*EXERCISE DIRECTIONS*
Transcribe the entries that follow exactly as they appear, minus pictures.

BEGIN DATA FOR THIS EXERCISE

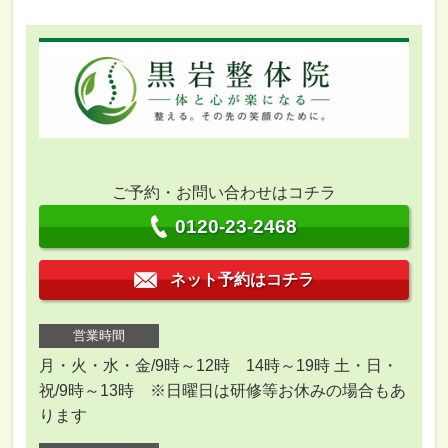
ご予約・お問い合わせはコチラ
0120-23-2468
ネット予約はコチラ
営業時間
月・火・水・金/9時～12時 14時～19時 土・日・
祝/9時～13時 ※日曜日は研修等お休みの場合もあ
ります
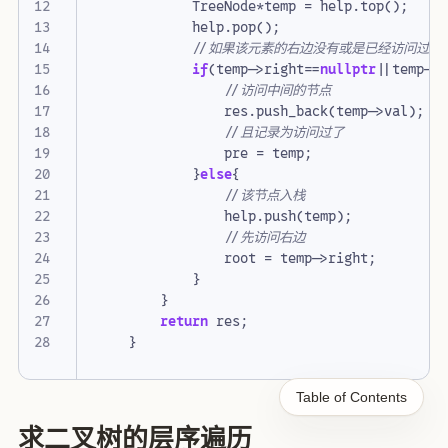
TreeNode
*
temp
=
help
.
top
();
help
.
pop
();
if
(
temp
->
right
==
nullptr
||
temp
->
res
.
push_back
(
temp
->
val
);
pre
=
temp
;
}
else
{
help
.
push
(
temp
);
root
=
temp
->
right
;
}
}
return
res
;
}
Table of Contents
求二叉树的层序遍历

END DATA FOR THIS EXERCISE

*EXERCISE OUTPUT*
ご予約・お問い合わせはコチラ
0120-23-2468
ネット予約はコチラ
営業時間
月・火・水・金/9時～12時 14時～19時 土・日・
祝/9時～13時 ※日曜日は研修等お休みの場合もあ
ります
TreeNode
*
temp
=
help
.
top
();
help
.
pop
();
if
(
temp
->
right
==
nullptr
||
temp
->
res
.
push_back
(
temp
->
val
);
pre
=
temp
;
}
else
{
help
.
push
(
temp
);
root
=
temp
->
right
;
}
}
return
res
;
}
Table of Contents
求二叉树的层序遍历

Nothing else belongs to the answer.